* _What the task requires_: Skip the images and restate every line of the records exactly.

============================================================

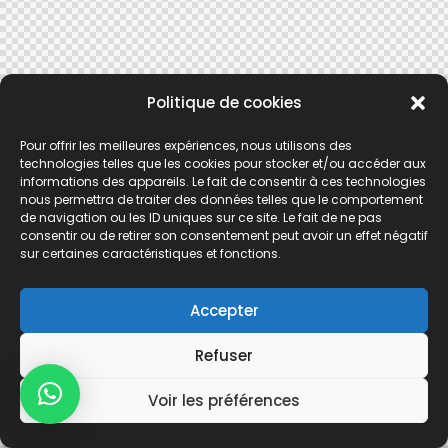
Politique de cookies
Pour offrir les meilleures expériences, nous utilisons des
technologies telles que les cookies pour stocker et/ou accéder aux
informations des appareils. Le fait de consentir à ces technologies
nous permettra de traiter des données telles que le comportement
de navigation ou les ID uniques sur ce site. Le fait de ne pas
consentir ou de retirer son consentement peut avoir un effet négatif
sur certaines caractéristiques et fonctions.
Accepter
Refuser
Voir les préférences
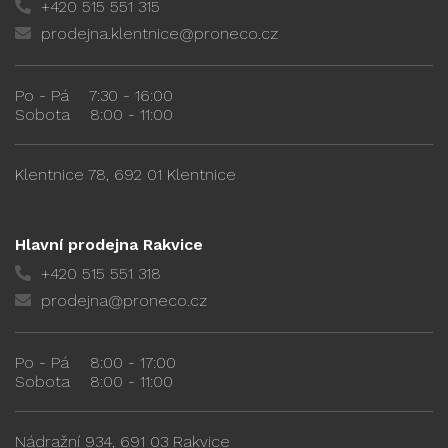
+420 515 551 315
prodejna.klentnice@proneco.cz
Po - Pá
7:30 - 16:00
Sobota
8:00 - 11:00
Klentnice 78, 692 01 Klentnice
Hlavní prodejna Rakvice
+420 515 551 318
prodejna@proneco.cz
Po - Pá
8:00 - 17:00
Sobota
8:00 - 11:00
Nádražní 934, 691 03 Rakvice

============================================================

* _Task answer_:
Politique de cookies
Pour offrir les meilleures expériences, nous utilisons des
technologies telles que les cookies pour stocker et/ou accéder aux
informations des appareils. Le fait de consentir à ces technologies
nous permettra de traiter des données telles que le comportement
de navigation ou les ID uniques sur ce site. Le fait de ne pas
consentir ou de retirer son consentement peut avoir un effet négatif
sur certaines caractéristiques et fonctions.
Accepter
Refuser
Voir les préférences
+420 515 551 315
prodejna.klentnice@proneco.cz
Po - Pá
7:30 - 16:00
Sobota
8:00 - 11:00
Klentnice 78, 692 01 Klentnice
Hlavní prodejna Rakvice
+420 515 551 318
prodejna@proneco.cz
Po - Pá
8:00 - 17:00
Sobota
8:00 - 11:00
Nádražní 934, 691 03 Rakvice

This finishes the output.